Postado às 05h22 | 05 Dez 2023

O conterrâneo Café Filho (direita), vice presidente da República, ao lado do presidente Getúlio Vargas

Ney Lopes

A Folha publicou anotações a mão do ex-presidente Getúlio Vargas, onde ele narra como passou de ditador a líder democrata.

O depoimento foi escrito de 1945 a 1949, período de reclusão e autoexílio, após a queda do Estado Novo.

A seguir transcrevem-se frases e textos sobre as inquietações do líder gaúcho.

Getúlio fez críticas contundentes a correligionários, manifestou desconfiança em relação à democracia e preparou o seu retorno como líder de uma democracia de massas.

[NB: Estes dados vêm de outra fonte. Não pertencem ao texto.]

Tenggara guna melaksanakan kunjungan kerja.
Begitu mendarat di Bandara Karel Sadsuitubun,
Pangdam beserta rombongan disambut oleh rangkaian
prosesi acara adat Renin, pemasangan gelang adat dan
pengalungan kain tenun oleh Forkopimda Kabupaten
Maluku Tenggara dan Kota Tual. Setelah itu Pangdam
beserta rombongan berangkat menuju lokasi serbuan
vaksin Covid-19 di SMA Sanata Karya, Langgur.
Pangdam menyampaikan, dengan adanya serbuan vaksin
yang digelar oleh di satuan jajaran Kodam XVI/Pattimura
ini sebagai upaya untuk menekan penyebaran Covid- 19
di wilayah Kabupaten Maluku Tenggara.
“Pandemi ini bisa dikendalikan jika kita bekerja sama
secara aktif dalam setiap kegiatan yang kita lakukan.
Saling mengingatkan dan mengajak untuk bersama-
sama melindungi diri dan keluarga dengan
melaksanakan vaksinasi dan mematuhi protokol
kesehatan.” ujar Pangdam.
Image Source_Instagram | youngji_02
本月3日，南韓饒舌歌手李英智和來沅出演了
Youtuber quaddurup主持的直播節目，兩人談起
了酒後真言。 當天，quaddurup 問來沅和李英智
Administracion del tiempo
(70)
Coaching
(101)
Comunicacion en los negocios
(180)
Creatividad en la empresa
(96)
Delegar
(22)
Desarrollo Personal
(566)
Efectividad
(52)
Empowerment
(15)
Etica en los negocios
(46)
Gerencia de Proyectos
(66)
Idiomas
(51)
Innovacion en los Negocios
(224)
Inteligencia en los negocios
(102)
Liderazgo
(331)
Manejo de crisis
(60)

Para a sua filha Alzira Vargas “são notas de um homem revoltado e consciente”.

Justificando ter deixado o poder voluntariamente, alegou que “precisava descansar e permitir que se fizesse a experiência de novo governo”.

Sobre o presidente Eurico Gaspar Dutra, cuja eleição em 1945 se deveu em grande parte ao seu apoio, ele anotou:

"Tive um engano. Eu sabia que ele era burro, mas pensava que tinha caráter".

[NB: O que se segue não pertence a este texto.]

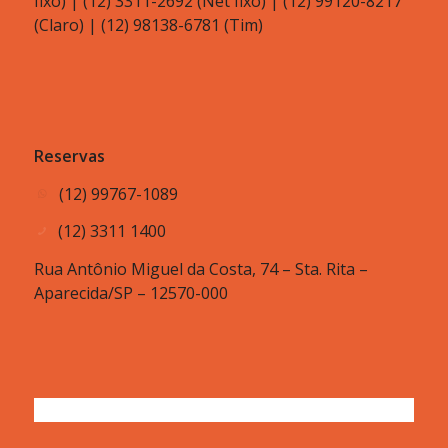
fixo) | (12) 3311-2692 (Net fixo) | (12) 99120-8217
(Claro) | (12) 98138-6781 (Tim)
Reservas
(12) 99767-1089
(12) 3311 1400
Rua Antônio Miguel da Costa, 74 – Sta. Rita –
Aparecida/SP – 12570-000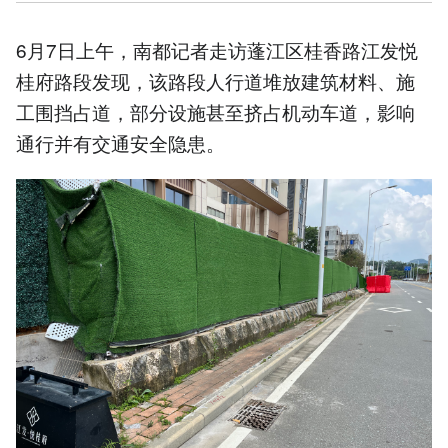
6月7日上午，南都记者走访蓬江区桂香路江发悦
桂府路段发现，该路段人行道堆放建筑材料、施
工围挡占道，部分设施甚至挤占机动车道，影响
通行并有交通安全隐患。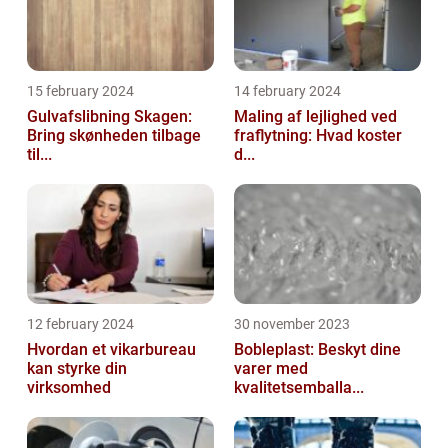
15 february 2024
14 february 2024
Gulvafslibning Skagen:
Maling af lejlighed ved
Bring skønheden tilbage
fraflytning: Hvad koster
til...
d...
12 february 2024
30 november 2023
Hvordan et vikarbureau
Bobleplast: Beskyt dine
kan styrke din
varer med
virksomhed
kvalitetsemballa...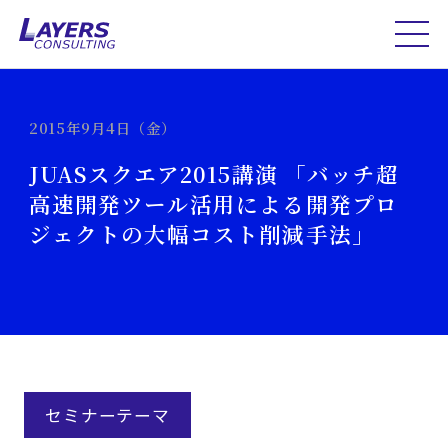
2015年9月4日（金）
JUASスクエア2015講演 「バッチ超
高速開発ツール活用による開発プロ
ジェクトの大幅コスト削減手法」
セミナーテーマ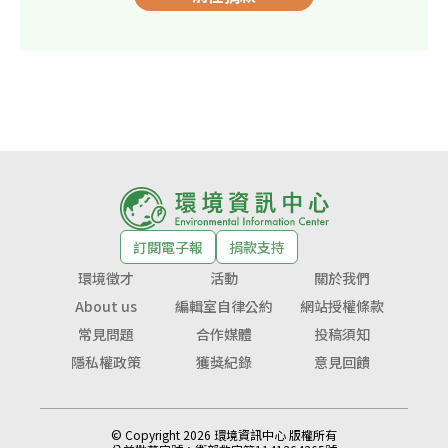
訂閱電子報
捐款支持
環境徵才
活動
關於我們
About us
編輯室自律公約
網站授權條款
常見問題
合作媒體
投稿須知
隱私權政策
獲獎紀錄
意見回饋
© Copyright 2026 環境資訊中心 版權所有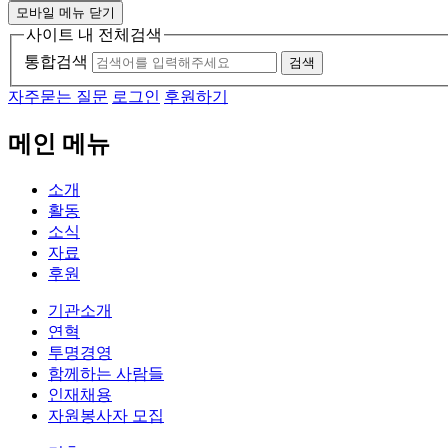
모바일 메뉴 닫기
사이트 내 전체검색
통합검색
검색
자주묻는 질문
로그인
후원하기
메인 메뉴
소개
활동
소식
자료
후원
기관소개
연혁
투명경영
함께하는 사람들
인재채용
자원봉사자 모집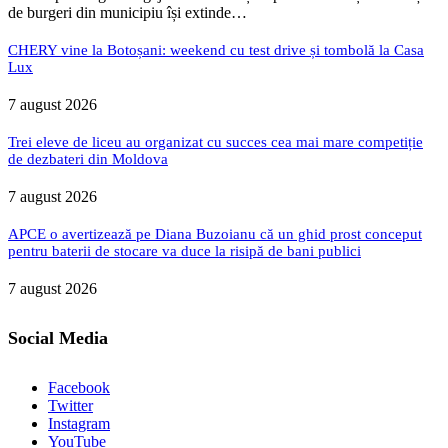
de burgeri din municipiu își extinde…
CHERY vine la Botoșani: weekend cu test drive și tombolă la Casa
Lux
7 august 2026
Trei eleve de liceu au organizat cu succes cea mai mare competiție
de dezbateri din Moldova
7 august 2026
APCE o avertizează pe Diana Buzoianu că un ghid prost conceput
pentru baterii de stocare va duce la risipă de bani publici
7 august 2026
Social Media
Facebook
Twitter
Instagram
YouTube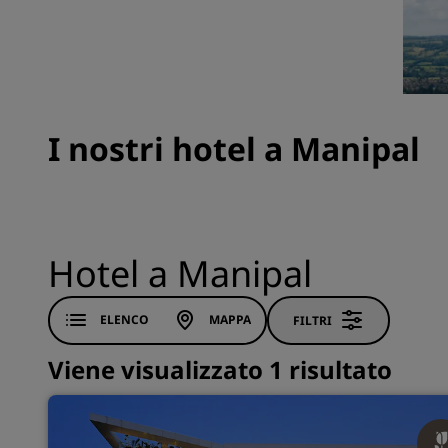
Marchi affiliati in Cina
I nostri hotel a Manipal
Hotel a Manipal
ELENCO
MAPPA
FILTRI
Viene visualizzato 1 risultato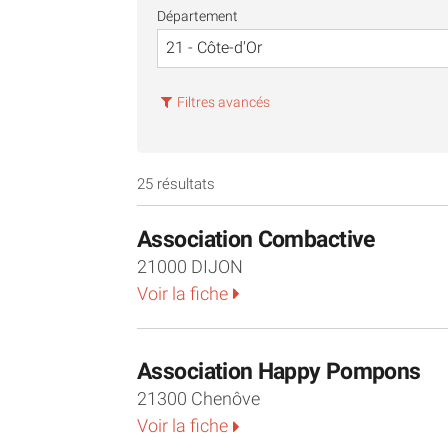
Ces structures accomplissent un travail v
Département
dessous, découvrez leurs missions et tro
grâce au Fonds Saint-Bernard.
Si vous ne trouvez pas l'association qu
Filtres avancés
au niveau de la région
Bourgogne Fran
25 résultats
Association Combactive
21000 DIJON
Voir la fiche
Association Happy Pompons
21300 Chenôve
Voir la fiche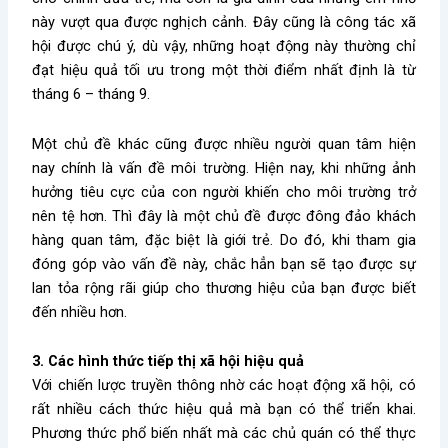
này vượt qua được nghịch cảnh. Đây cũng là công tác xã
hội được chú ý, dù vậy, những hoạt động này thường chỉ
đạt hiệu quả tối ưu trong một thời điểm nhất định là từ
tháng 6 – tháng 9.
Một chủ đề khác cũng được nhiều người quan tâm hiện
nay chính là vấn đề môi trường. Hiện nay, khi những ảnh
hưởng tiêu cực của con người khiến cho môi trường trở
nên tệ hơn. Thì đây là một chủ đề được đông đảo khách
hàng quan tâm, đặc biệt là giới trẻ. Do đó, khi tham gia
đóng góp vào vấn đề này, chắc hẳn bạn sẽ tạo được sự
lan tỏa rộng rãi giúp cho thương hiệu của bạn được biết
đến nhiều hơn.
3. Các hình thức tiếp thị xã hội hiệu quả
Với chiến lược truyền thông nhờ các hoạt động xã hội, có
rất nhiều cách thức hiệu quả mà bạn có thể triển khai.
Phương thức phổ biến nhất mà các chủ quán có thể thực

O presidente Getúlio Vargas já havia feito duríssimo diagnóstico de Dutra, ao dizer: “Esse é um homem primário, instintivo, desconfiado, desleal, com ambições superiores ao seu merecimento e cercado por uma camarilha doméstica, civil e militar, que o domina sem contraste, falando ora em nome do povo, ora em nome do Exército, sem representar nem a um, nem a outro”.

Referiu –se a alguns plumitivos (termo pejorativo, escritor ou jornalista incipiente ou sem mérito), que o chamavam de ditador.

O que eles denunciam ditadura é tão melhor do que o que aí está, que o povo já começa a ter saudades. Não sou contrário à democracia. O que sempre afirmei é que a democracia não podia ser simplesmente política, mas também econômica. De que serve igualdade política, sem igualdade social? Julgo apenas que essa democracia que aí está é profundamente reacionária e anárquica” escreveu Getúlio.

Manifestou-se contra os excessos do liberalismo econômico:

Para eles democracia é a liberdade individual para os poderosos do dia fazerem o que entendem, oprimindo aos pobres e humildes ou, pelo menos, passarem indiferentes ante a penúria e o sofrimento alheios. Para eles, o Estado é um Estado polícia, que não deve intervir, senão para garantir os privilégios dos poderosos do dia”.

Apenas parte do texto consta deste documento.